• **PROBLEM DETAILS**
Restate all of the following data exactly, keeping any images out of the copy.

• **INPUT DATA**
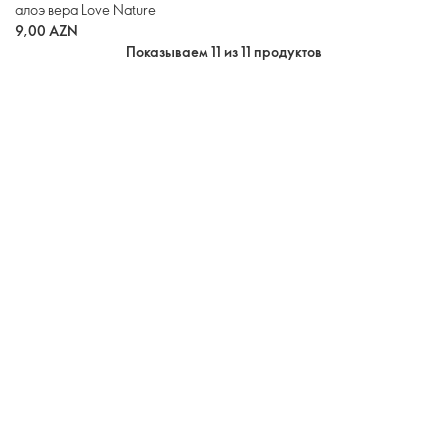
алоэ вера Love Nature
9,00 AZN
Показываем 11 из 11 продуктов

• **ANSWER FOR THIS EXERCISE**
алоэ вера Love Nature
9,00 AZN
Показываем 11 из 11 продуктов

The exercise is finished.